Here's an updated patch. Hope it works now... This is based on an older
version, and doesn't include any fixes from your latest
btreelock_insert_on_dup.v7.2014_01_07.patch. Please check the common
parts, and copy over any relevant changes.

The fix for the deadlocking issue consists of a few parts. First,
there's a new heavy-weight lock type, a speculative insertion lock,
which works somewhat similarly to XactLockTableWait(), but is only held
for the duration of a single speculative insertion. When a backend is
about to begin a speculative insertion, it first acquires the
speculative insertion lock. When it's done with the insertion, meaning
it has either cancelled it by killing the already-inserted tuple or
decided that it's going to go ahead with it, the lock is released.

The speculative insertion lock is keyed by Xid, and token. The lock can
be taken many times in the same transaction, and token's purpose is to
distinguish which insertion is currently in progress. The token is
simply a backend-local counter, incremented each time the lock is taken.

In addition to the heavy-weight lock, there are new fields in PGPROC to
indicate which tuple the backend is currently inserting. When the tuple
is inserted, the backend fills in the relation's relfilenode and item
pointer in MyProc->specInsert* fields, while still holding the buffer
lock. The current speculative insertion token is also stored there.

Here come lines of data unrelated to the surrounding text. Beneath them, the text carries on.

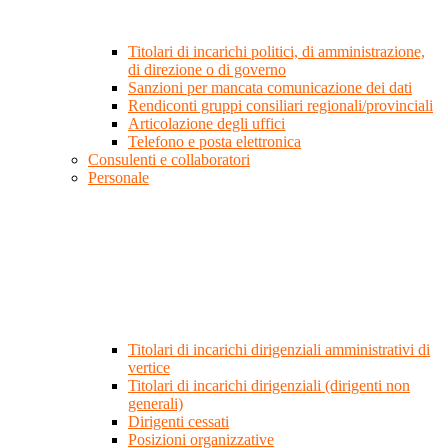
Titolari di incarichi politici, di amministrazione,
di direzione o di governo
Sanzioni per mancata comunicazione dei dati
Rendiconti gruppi consiliari regionali/provinciali
Articolazione degli uffici
Telefono e posta elettronica
Consulenti e collaboratori
Personale
Titolari di incarichi dirigenziali amministrativi di
vertice
Titolari di incarichi dirigenziali (dirigenti non
generali)
Dirigenti cessati
Posizioni organizzative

With that mechanism, when another backend sees a tuple whose xmin is
still in progress, it can check if the insertion is a speculative
insertion. To do that, scan the proc array, and find the backend with
the given xid. Then, check that the relfilenode and itempointer in that
backend's PGPROC slot match the tuple, and make note of the token the
backend had advertised.

HeapTupleSatisfiesDirty() does the proc array check, and returns the
token in the snapshot, alongside snapshot->xmin. The caller can then use
that information in place of XactLockTableWait().


There would be other ways to skin the cat, but this seemed like the
quickest to implement. One more straightforward approach would be to use
the tuple's TID directly in the speculative insertion lock's key,
instead of Xid+token, but then the inserter would have to grab the
heavy-weight lock while holding the buffer lock, which seems dangerous.
Another alternative would be to store token in the heap tuple header,
instead of PGPROC; a tuple that's still being speculatively inserted has
no xmax, so it could be placed in that field. Or ctid.

> More importantly, I have to question
> whether we should continue to pursue that alternative approach, giving
> what we now know about its performance characteristics.

Yes.

> It could be
> improved, but not by terribly much, particularly for the case where
> there is plenty of update contention, which was shown in [1] to be
> approximately 2-3 times slower than extended page locking (*and*  it's
> already looking for would-be duplicates*first*). I'm trying to be as
> fair as possible, and yet the difference is huge.

*shrug*. I'm not too concerned about performance during contention. But
let's see how this fixed version performs. Could you repeat the tests
you did with this?

Any guesses what the bottleneck is? At a quick glance at a profile of a
pgbench run with this patch, I didn't see anything out of ordinary, so
I'm guessing it's lock contention somewhere.